The service could also help level the financial sector playing field for smaller institutions which have not attained APRA advanced accredited status. The major banks are able to establish with APRA the amount of capital they need based on sophisticated internal modelling of their portfolios, ?called advanced accreditation.
Smaller banks have not had access to that level of modelling and have instead been bound by standards which may require them to hold more risk credit capital against a mortgage, which has in some cases hampered their ability to compete on rates.
McCarthy believes; “There are potential opportunities for banks to use this digital platform to support their journey towards getting advanced accreditation to make them even more competitive in the market.”
Perpetual is also looking over the horizon to determine how emerging technologies might deliver even greater impact. McCarthy said that applying bots could allow more natural interrogation of data.
If there were floods in a particular region for example; “You could literally just type in, “This post code, what’s my exposure?” So you can start using a Q&A, and then potentially use bots. We’re in discussions with Microsoft around the new NOW UI, so that’s pretty cool.”

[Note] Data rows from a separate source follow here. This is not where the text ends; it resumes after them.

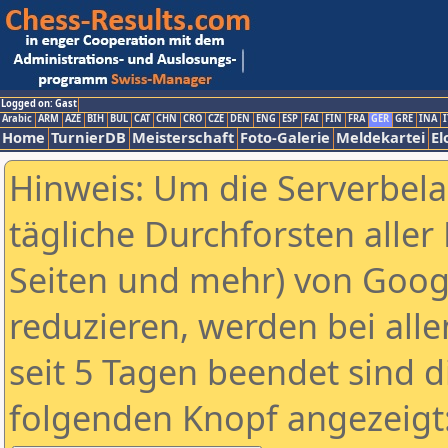
Logged on: Gast
Arabic
ARM
AZE
BIH
BUL
CAT
CHN
CRO
CZE
DEN
ENG
ESP
FAI
FIN
FRA
GER
GRE
INA
I
Home
TurnierDB
Meisterschaft
Foto-Galerie
Meldekartei
El
Hinweis: Um die Serverbel
tägliche Durchforsten aller 
Seiten und mehr) von Goog
reduzieren, werden bei alle
seit 5 Tagen beendet sind d
folgenden Knopf angezeigt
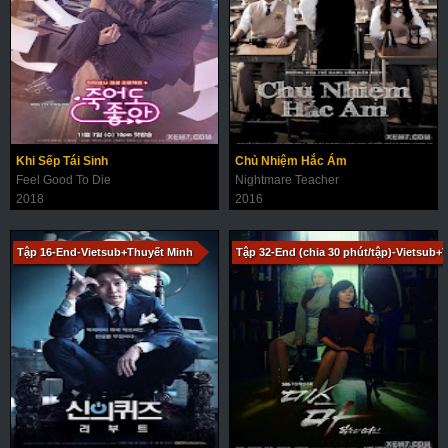
Khi Sếp Tái Sinh
Chủ Nhiệm Hắc Ám
Feel Good To Die
Nightmare Teacher
2018
2016
Tập 16-End-Vietsub+Thuyết Minh
Tập 32-End (chia 30 phút/tập)-Vietsub+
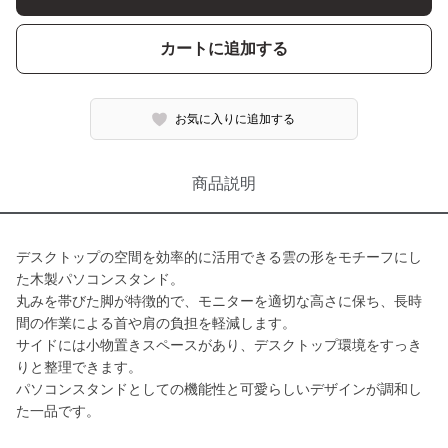
カートに追加する
お気に入りに追加する
商品説明
デスクトップの空間を効率的に活用できる雲の形をモチーフにし
た木製パソコンスタンド。
丸みを帯びた脚が特徴的で、モニターを適切な高さに保ち、長時
間の作業による首や肩の負担を軽減します。
サイドには小物置きスペースがあり、デスクトップ環境をすっき
りと整理できます。
パソコンスタンドとしての機能性と可愛らしいデザインが調和し
た一品です。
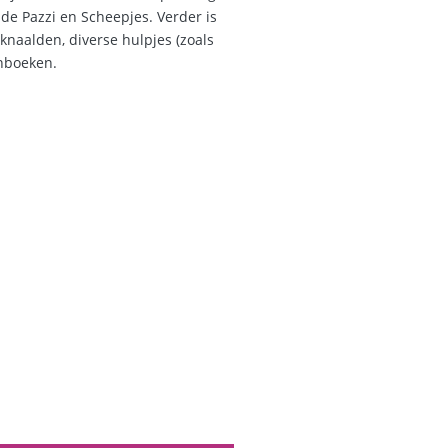
 de Pazzi en Scheepjes. Verder is
knaalden, diverse hulpjes (zoals
onboeken.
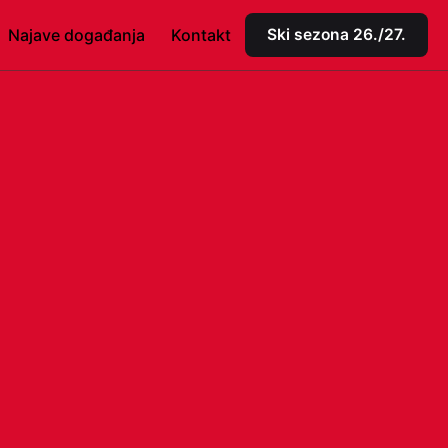
Najave događanja
Kontakt
Ski sezona 26./27.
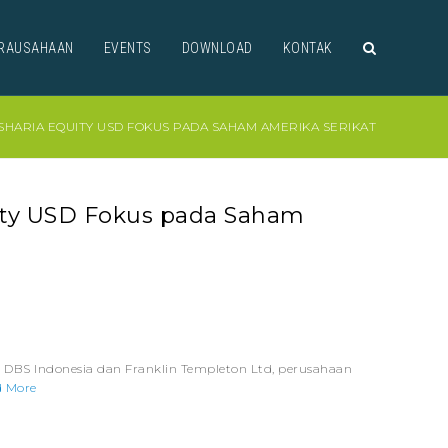
RAUSAHAAN
EVENTS
DOWNLOAD
KONTAK
HARIA EQUITY USD FOKUS PADA SAHAM AMERIKA SERIKAT
ity USD Fokus pada Saham
S Indonesia dan Franklin Templeton Ltd, perusahaan
 More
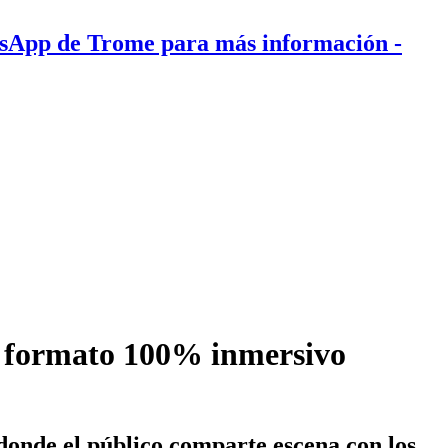
tsApp de Trome para más información
-
n formato 100% inmersivo
onde el público comparte escena con los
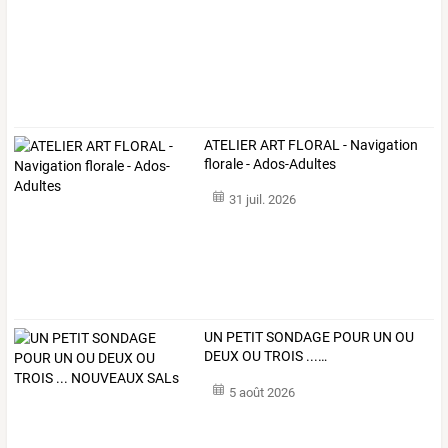
ATELIER ART FLORAL - Navigation
florale - Ados-Adultes
31 juil. 2026
UN
PETIT
SONDAGE
POUR
UN
OU
DEUX
OU
TROIS
...
…
5 août 2026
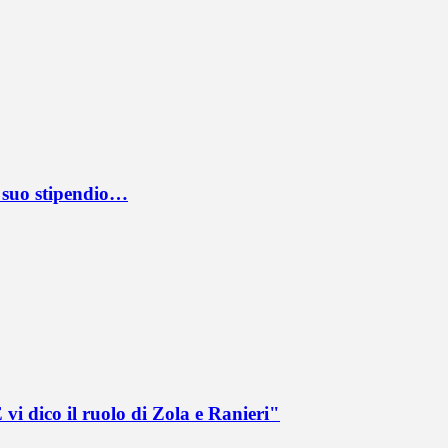
l suo stipendio…
vi dico il ruolo di Zola e Ranieri"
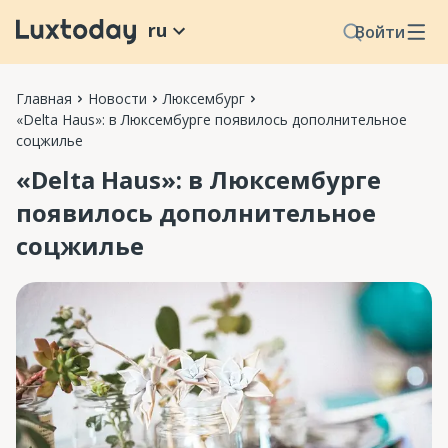
ru
Войти
Главная
Новости
Люксембург
«Delta Haus»: в Люксембурге появилось дополнительное
соцжилье
«Delta Haus»: в Люксембурге
появилось дополнительное
соцжилье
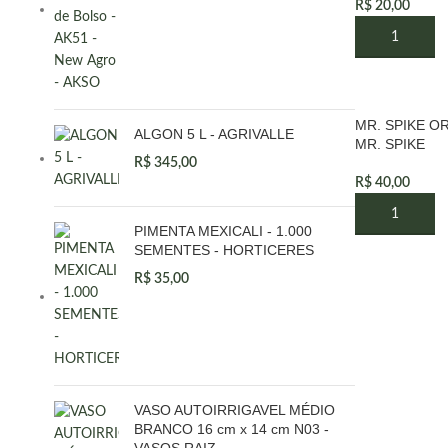
R$
20,00
ADICIONAR 
MR. SPIKE OR
ALGON 5 L - AGRIVALLE
MR. SPIKE
R$
345,00
R$
40,00
ADICIONAR 
PIMENTA MEXICALI - 1.000
SEMENTES - HORTICERES
R$
35,00
VASO AUTOIRRIGAVEL MÉDIO
BRANCO 16 cm x 14 cm N03 -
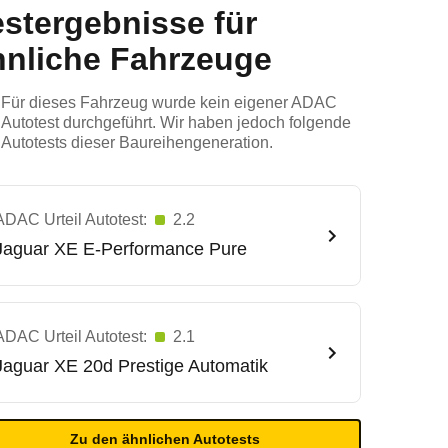
estergebnisse für
hnliche Fahrzeuge
Für dieses Fahrzeug wurde kein eigener ADAC
Autotest durchgeführt. Wir haben jedoch folgende
Autotests dieser Baureihengeneration.
ADAC Urteil Autotest:
2.2
Jaguar
XE E-Performance Pure
ADAC Urteil Autotest:
2.1
Jaguar
XE 20d Prestige Automatik
Zu den ähnlichen Autotests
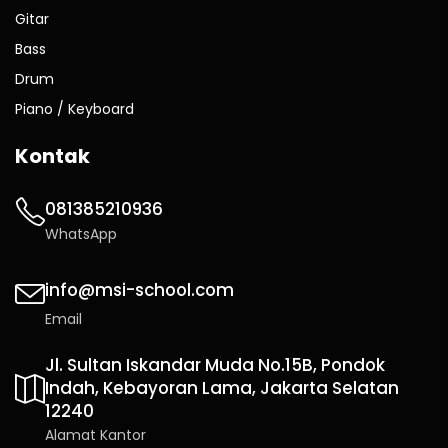
Gitar
Bass
Drum
Piano / Keyboard
Kontak
081385210936
WhatsApp
info@msi-school.com
Email
Jl. Sultan Iskandar Muda No.15B, Pondok
Indah, Kebayoran Lama, Jakarta Selatan
12240
Alamat Kantor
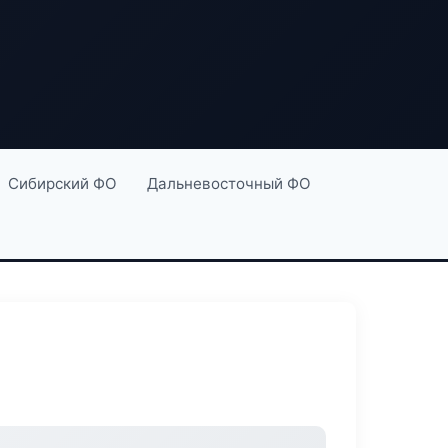
Сибирский ФО
Дальневосточный ФО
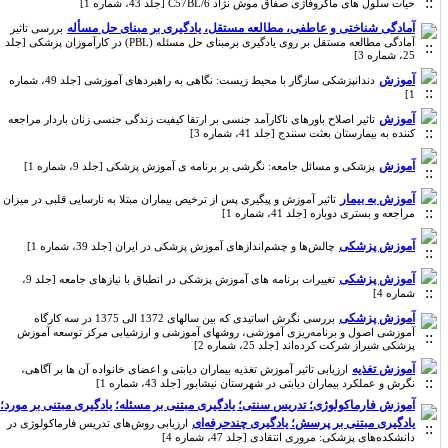
حیات سلول های ماکروفاژی صفاق موش نژاد C57BL/6 [جلد 43، شماره 1]
آمادگی شناختی و عاطفی، مطالعه مستقل، یادگیری بر مبنای حل مسأله
بررسی تاثیر
آمادگی مطالعه مستقل بر روی یادگیری برمبنای حل مسئله (PBL) در کارآموزان پزشکی [جلد
25، شماره 3]
آموزش
دندانپزشکی سازگار با محیط زیست: نگاهی به راهبردهای آموزشی [جلد 49، شماره
1]
آموزش
تاثیر اصلاح باورهای ناکارآمد جنسی بر ارتقا کیفیت زندگی جنسی زنان باردار مراجعه
کننده به بیمارستان بعثت سنندج [جلد 41، شماره 3]
آموزش
پزشکی و مسائل جامعه: نگرشی بر برنامه ی آموزش پزشکی [جلد 9، شماره 1]
آموزش به بیمار
تاثیر آموزش و پیگیری پس از ترخیص بیماران مبتلا به نارسایی قلبی در میزان
مراجعه و بستری دوباره [جلد 41، شماره 1]
آموزش پزشکی
چالش‌ها و چشم‌اندازهای آموزش پزشکی در ایران [جلد 39، شماره 1]
آموزش پزشکی
تغییرات برنامه های آموزش پزشکی در انطباق با نیازهای جامعه [جلد 9،
شماره 4]
آموزش پزشکی
بررسی نگرش اساتیدی که بین سالهای 1372 الی 1375 در سه کارگاه
آموزشی اصول و برنامه‌ریزی آموزشی، روشهای آموزشی و ارزشیابی مرکز توسعه آموزش
پزشکی شیراز شرکت کرده‌اند [جلد 25، شماره 2]
آموزش تغذیه
ارزیابی تاثیر آموزش تغذیه بیماران دیابتی و اعضای خانواده آن ها بر آگاهی،
نگرش و عملکرد بیماران دیابتی در شهرستان نیشابور [جلد 43، شماره 1]
آموزش فارماکولوژی؛ تدریس سنتی؛ یادگیری مبتنی بر مسئله؛ یادگیری مبتنی بر مورد؛
یادگیری مبتنی بر پرسش؛ یادگیری چندحرفه‌ای
ارزیابی روش‌های تدریس فارماکولوژی در
دانشکده‌های پزشکی: مروری انتقادی [جلد 47، شماره 4]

“We’re literally on a leading edge now with Microsoft: we’re working very heavily in terms of the machine learning exercises, AI, looking at bots, we’re looking at the UI. With Microsoft we can literally be on the crest of their wave in terms of when they bring their products to market; our platform continually develops and is the most innovative platform here and therefore our clients get the benefits of that.”
McCarthy also believes that the platform can be leveraged in further ways. “We can really catapult this into the future, creating more efficiency and more effective visualisations and analysis from the core data.
“The banks can already see the power of the platform and what it can deliver today, but also potentially what it could deliver to them tomorrow. And I think that’s where it becomes very, very exciting, where the clients are already saying, “Okay, well, how do I improve my board reports?”
“Because it’s so visual, it’s very insightful; a picture tells a thousand words,” allowing institutions to share insights internally and also with investors and clients shaping both lending strategies and investment decisions.
Already operating on a 30-day release cycle, McCarthy says; “We can continue to develop the platform at a much lower cost because we can provide development once rather than 30 banks doing it 30 times. So we really think we can create this new ecosystem for the industry – for the betterment of the industry.”